Cashew Gardens Creates 'Black Gold' Through Composting
11 July 2022
It's a sunny midweek afternoon in Cashew Gardens where Jennifer Roberts is working diligently in her kitchen to prepare lunch. She peels a stiff green fig and places it in her blender. The peel is all that's left, but instead of throwing it into the bin, she sets aside this refuse for another purpose.
When she’s done cooking, Jennifer places the peel inside an old paint bucket where it becomes part of a collection of food scraps. These scraps are collected weekly by volunteers from the Cashew Gardens Community Council and dumped into a compost heap to be transformed into 'black gold' - organic fertilizer. Crops in the council’s community garden are nourished with the organic fertilizer, and the produce is then sold to the community – a full circular economy that makes productive use of waste.
The programme thrives on donations of food scraps from residents of Cashew Gardens, making each household’s contribution important.
“Just knowing what I'm doing is giving back to the community is marvelous,” Jennifer explained. “I am proud, firstly to be a part of a community that embarked on such a wonderful programme and secondly, when I get produce from them (the council), it tastes good. You are happy that you know you're part of something good.”
The Cashew Gardens Community Council’s composting initiative was funded by the Global Environment Facility Small Grants Programme (GEF SGP), which provides financial and technical support to local civil society and community-based organizations to develop and implement local actions that address global environmental issues, improve livelihoods and reduce poverty.
Every week, a bright green truck donated by GEF SGP makes a trip around the community to collect buckets of food scraps from participating residents. Out of the vehicle steps Bernadine Paris, a Cashew Gardens Community Compost Programme volunteer. After a polite exchange of words with Jenny, Bernadine collects Jenny's compost bucket and places it in the truck alongside those from other residents.
It's a job she’s been doing for two years, since the programme began in August 2020.
"Our motivation stems from us having a climate-smart garden and recycling system,” Bernadine said.” The compost initiative synergized and enhanced our existing projects.

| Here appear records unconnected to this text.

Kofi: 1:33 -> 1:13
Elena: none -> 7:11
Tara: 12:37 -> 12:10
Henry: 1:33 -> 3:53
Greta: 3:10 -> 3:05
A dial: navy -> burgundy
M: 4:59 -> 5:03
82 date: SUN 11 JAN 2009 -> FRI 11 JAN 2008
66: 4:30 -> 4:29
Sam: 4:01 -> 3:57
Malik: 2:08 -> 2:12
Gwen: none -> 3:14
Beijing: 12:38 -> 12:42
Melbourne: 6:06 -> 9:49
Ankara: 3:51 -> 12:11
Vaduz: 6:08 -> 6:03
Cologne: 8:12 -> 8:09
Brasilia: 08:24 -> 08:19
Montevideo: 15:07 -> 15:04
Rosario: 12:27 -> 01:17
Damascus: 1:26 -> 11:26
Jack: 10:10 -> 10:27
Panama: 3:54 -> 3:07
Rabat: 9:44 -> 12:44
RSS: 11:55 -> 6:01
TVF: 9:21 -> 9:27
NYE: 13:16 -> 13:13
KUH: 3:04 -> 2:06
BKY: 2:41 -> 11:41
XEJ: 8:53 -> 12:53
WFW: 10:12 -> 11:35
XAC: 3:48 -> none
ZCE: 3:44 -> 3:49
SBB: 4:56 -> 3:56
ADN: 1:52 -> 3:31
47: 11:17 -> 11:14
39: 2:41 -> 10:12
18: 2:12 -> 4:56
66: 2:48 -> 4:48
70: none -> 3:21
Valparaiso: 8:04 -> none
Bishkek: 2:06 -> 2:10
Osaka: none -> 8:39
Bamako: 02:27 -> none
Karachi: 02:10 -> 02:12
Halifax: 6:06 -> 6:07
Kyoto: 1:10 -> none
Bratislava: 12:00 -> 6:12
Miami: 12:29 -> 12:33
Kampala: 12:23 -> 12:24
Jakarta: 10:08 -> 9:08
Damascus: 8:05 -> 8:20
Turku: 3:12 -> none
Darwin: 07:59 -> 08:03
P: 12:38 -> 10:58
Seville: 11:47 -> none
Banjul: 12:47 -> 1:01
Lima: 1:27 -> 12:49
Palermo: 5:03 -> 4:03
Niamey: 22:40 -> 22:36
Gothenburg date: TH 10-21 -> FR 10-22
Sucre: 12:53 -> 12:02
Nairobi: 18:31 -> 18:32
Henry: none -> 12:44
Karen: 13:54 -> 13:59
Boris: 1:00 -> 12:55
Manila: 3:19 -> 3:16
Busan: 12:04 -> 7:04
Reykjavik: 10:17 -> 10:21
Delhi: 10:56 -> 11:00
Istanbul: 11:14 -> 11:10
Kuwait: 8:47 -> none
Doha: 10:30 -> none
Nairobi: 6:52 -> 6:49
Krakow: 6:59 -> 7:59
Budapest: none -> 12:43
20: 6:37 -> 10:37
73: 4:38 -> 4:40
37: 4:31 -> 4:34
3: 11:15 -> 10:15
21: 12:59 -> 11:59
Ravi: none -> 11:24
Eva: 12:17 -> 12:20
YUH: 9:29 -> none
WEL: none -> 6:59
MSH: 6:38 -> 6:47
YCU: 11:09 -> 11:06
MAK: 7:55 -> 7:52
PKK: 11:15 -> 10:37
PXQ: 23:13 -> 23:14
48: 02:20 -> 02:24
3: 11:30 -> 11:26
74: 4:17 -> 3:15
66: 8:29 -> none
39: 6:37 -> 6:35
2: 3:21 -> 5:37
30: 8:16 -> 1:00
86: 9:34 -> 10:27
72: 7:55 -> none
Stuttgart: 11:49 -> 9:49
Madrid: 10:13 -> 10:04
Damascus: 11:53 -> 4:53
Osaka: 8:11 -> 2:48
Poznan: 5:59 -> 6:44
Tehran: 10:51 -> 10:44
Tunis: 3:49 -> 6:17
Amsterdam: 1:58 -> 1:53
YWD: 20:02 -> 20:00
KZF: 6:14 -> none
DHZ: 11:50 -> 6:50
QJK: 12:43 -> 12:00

It also helps eliminate waste going into landfills, reducing the harmful methane gases released by decomposition. We want to create a zero-waste economy. Cashew Gardens is the model for other communities to replicate, to help build a more sustainable Trinidad and Tobago."
The Cashew Gardens Compost Initiative has been a resounding success. Since its inception, more than 1000 kilograms of organic waste have been diverted from landfills and converted to organic fertilizer. The programme has massively boosted the number of Cashew Gardens residents who recycle and compost. 80% of respondents from a community survey done in 2021 said that they compost and recycle, a vast increase from the 8% recorded in 2017.
Sustainable communities start with the actions of a few. Cashew Gardens has provided a model for other communities to defend against climate change. Every little bit helps in the fight to protect our environment.